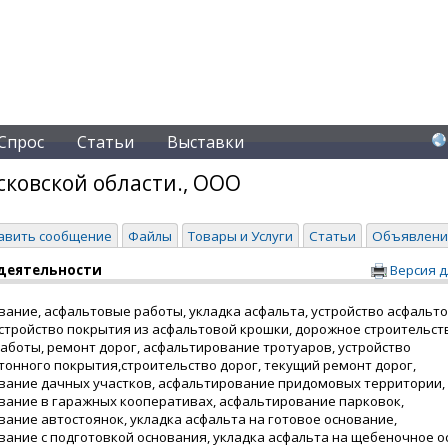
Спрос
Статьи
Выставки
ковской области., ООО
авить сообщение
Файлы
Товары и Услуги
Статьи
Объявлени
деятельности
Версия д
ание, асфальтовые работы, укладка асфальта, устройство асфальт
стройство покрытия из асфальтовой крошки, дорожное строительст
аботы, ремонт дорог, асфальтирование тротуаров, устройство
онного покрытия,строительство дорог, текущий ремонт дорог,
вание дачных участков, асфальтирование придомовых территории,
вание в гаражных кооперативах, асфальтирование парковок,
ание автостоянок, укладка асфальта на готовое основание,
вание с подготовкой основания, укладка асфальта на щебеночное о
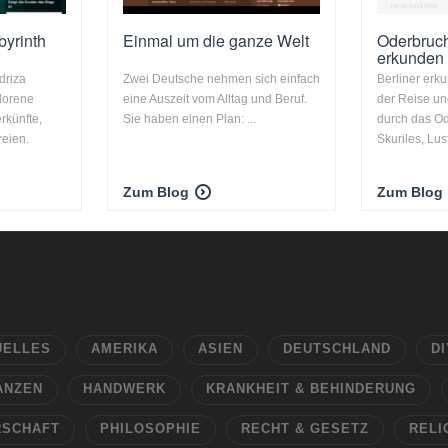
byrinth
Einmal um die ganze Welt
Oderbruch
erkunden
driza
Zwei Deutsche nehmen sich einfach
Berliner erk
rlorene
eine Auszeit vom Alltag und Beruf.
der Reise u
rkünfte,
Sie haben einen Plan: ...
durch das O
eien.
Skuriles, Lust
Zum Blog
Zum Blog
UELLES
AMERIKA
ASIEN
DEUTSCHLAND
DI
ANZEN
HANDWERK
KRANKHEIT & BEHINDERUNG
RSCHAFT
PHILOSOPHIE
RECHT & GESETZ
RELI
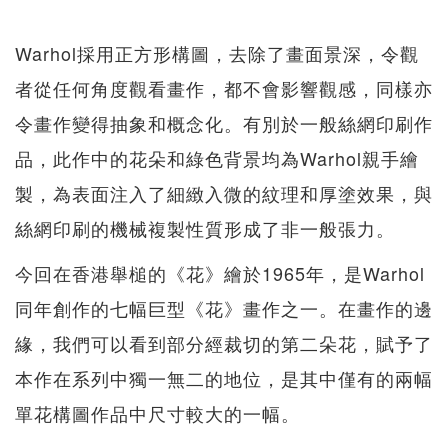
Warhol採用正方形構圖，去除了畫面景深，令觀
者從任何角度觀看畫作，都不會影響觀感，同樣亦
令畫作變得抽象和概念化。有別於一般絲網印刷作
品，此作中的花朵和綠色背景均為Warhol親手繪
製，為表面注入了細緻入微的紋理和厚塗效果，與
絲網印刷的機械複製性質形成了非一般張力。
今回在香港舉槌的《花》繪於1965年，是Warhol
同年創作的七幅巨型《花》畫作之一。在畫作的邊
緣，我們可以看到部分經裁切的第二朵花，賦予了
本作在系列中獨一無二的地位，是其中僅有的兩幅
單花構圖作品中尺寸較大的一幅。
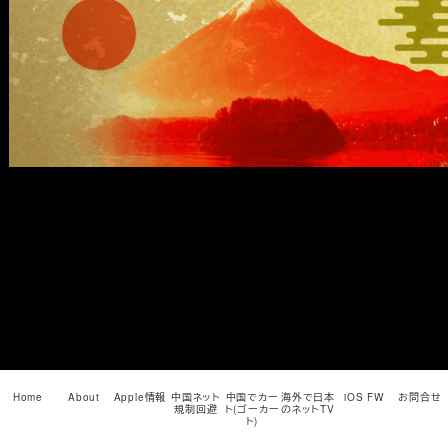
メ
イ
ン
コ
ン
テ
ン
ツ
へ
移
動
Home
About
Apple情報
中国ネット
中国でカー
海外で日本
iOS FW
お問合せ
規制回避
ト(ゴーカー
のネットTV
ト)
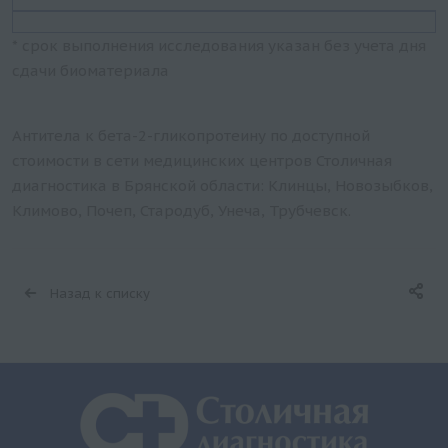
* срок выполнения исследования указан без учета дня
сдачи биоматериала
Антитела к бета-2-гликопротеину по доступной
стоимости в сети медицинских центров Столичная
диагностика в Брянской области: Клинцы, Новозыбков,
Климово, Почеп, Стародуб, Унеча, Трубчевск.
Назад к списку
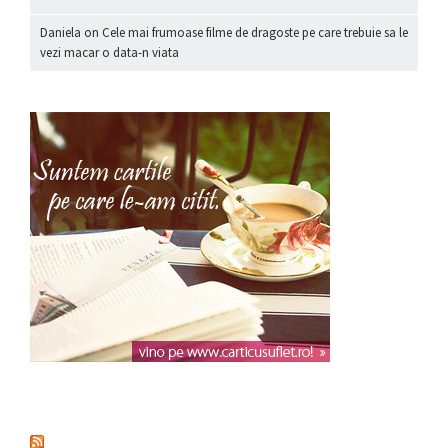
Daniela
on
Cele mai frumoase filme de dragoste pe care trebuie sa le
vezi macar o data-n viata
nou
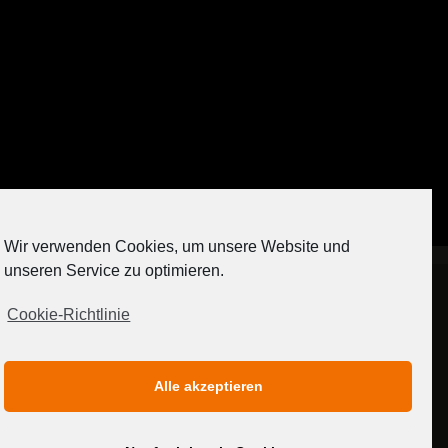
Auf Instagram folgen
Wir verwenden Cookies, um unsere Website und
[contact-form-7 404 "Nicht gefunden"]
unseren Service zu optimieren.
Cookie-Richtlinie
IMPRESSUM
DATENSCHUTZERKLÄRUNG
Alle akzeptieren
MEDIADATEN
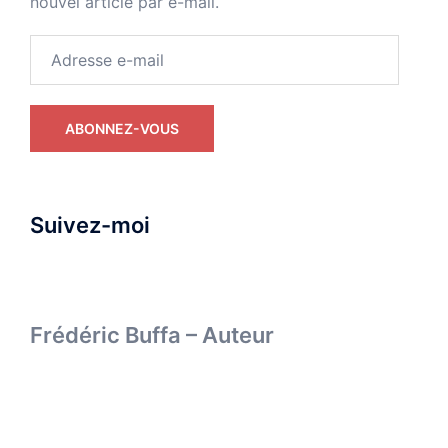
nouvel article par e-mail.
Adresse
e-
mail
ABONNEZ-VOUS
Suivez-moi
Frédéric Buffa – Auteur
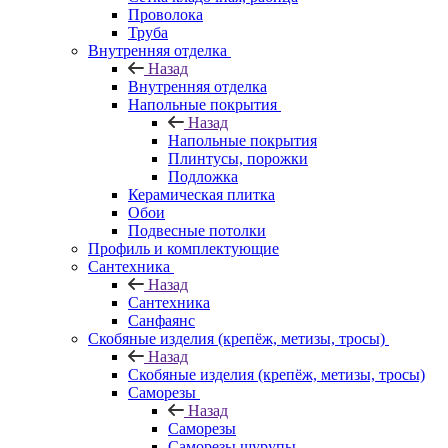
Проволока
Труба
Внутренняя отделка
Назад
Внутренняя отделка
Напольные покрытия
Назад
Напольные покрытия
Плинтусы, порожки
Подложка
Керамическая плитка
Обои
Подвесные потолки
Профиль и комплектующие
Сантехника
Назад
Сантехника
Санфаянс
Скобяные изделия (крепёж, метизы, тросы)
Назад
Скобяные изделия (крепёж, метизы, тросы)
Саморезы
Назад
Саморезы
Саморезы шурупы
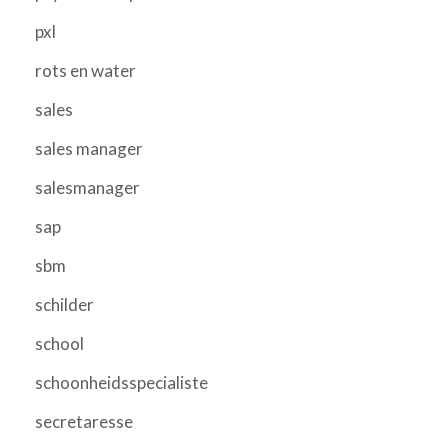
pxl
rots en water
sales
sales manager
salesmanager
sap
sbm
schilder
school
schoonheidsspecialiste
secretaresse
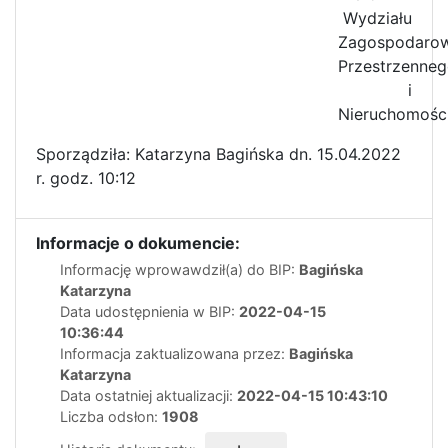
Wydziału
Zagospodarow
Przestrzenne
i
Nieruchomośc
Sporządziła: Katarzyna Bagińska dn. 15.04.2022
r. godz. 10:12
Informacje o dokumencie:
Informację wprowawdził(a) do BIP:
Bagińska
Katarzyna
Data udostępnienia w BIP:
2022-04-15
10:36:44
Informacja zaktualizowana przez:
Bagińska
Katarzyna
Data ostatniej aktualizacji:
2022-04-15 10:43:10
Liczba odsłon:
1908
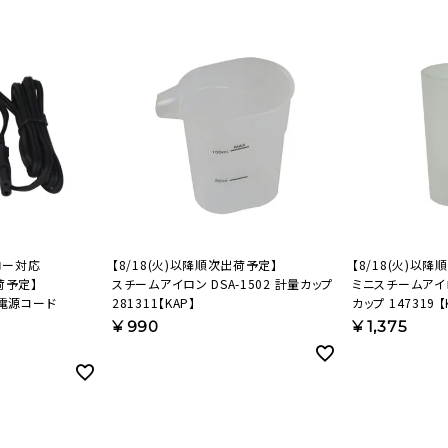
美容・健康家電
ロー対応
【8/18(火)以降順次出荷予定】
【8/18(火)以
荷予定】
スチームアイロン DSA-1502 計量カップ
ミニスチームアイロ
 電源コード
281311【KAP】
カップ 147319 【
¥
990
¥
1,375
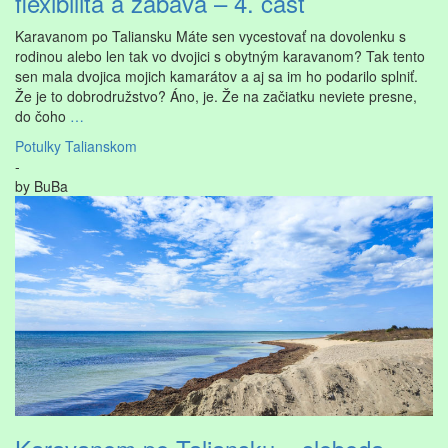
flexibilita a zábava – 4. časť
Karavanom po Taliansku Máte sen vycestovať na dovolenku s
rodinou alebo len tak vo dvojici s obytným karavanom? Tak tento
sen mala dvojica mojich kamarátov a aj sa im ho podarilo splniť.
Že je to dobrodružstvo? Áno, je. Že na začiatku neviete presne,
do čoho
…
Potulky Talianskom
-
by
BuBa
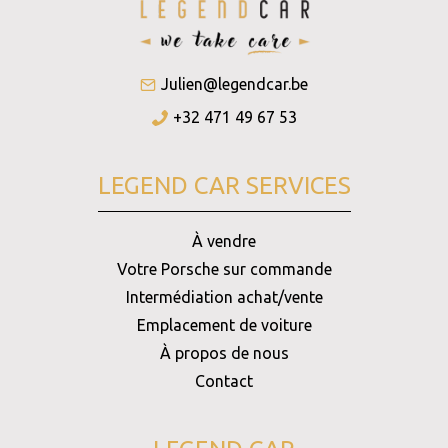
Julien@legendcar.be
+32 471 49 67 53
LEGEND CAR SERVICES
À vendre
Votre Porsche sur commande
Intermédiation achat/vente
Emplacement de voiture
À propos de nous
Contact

--

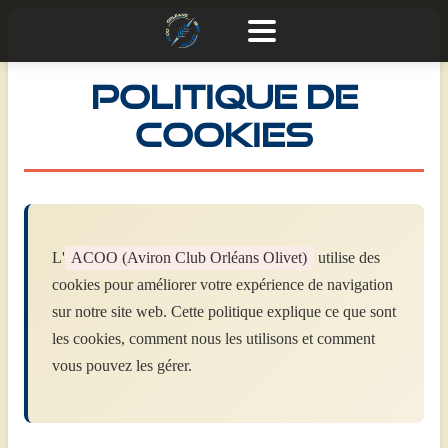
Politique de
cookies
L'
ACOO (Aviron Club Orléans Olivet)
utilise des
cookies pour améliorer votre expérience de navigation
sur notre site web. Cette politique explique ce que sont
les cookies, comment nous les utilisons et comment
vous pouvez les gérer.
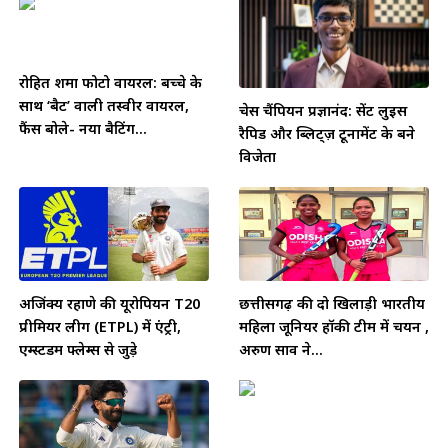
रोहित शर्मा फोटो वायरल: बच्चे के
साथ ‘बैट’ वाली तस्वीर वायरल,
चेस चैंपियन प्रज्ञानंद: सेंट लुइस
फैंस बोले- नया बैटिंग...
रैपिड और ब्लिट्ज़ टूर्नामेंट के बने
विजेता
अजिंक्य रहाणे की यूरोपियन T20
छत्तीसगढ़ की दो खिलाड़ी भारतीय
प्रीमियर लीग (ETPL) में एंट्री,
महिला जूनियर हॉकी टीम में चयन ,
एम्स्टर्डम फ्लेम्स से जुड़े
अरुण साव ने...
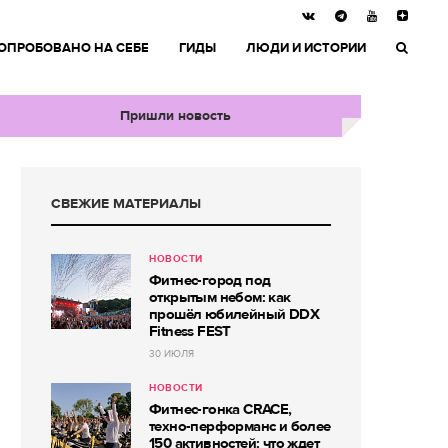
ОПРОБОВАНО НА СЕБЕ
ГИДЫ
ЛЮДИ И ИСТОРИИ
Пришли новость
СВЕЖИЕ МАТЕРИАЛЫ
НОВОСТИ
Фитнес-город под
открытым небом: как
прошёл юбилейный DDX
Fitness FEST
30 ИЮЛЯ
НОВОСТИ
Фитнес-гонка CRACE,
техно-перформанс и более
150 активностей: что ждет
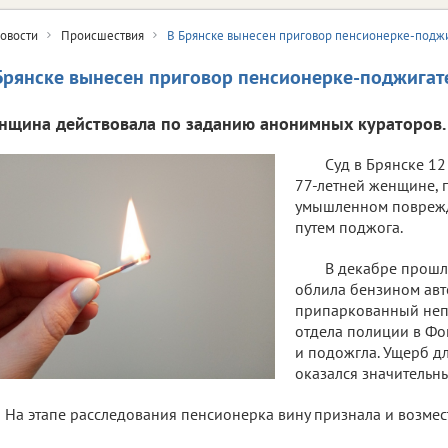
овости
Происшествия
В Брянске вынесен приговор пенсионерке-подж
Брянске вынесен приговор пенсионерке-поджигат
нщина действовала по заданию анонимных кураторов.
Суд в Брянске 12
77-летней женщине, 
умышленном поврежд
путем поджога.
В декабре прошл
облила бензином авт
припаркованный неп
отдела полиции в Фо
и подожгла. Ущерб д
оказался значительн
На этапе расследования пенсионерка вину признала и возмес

**What is required:** Give back exactly the lines of the listing above from the one that contains "Fitness FEST" up to and including the one that contains "В декабре прошл", but not the pictures, and no other lines.

**Answer box:**
Fitness FEST
30 ИЮЛЯ
НОВОСТИ
Фитнес-гонка CRACE,
техно-перформанс и более
150 активностей: что ждет
овости
Происшествия
В Брянске вынесен приговор пенсионерке-подж
Брянске вынесен приговор пенсионерке-поджигат
нщина действовала по заданию анонимных кураторов.
Суд в Брянске 12
77-летней женщине, 
умышленном поврежд
путем поджога.
В декабре прошл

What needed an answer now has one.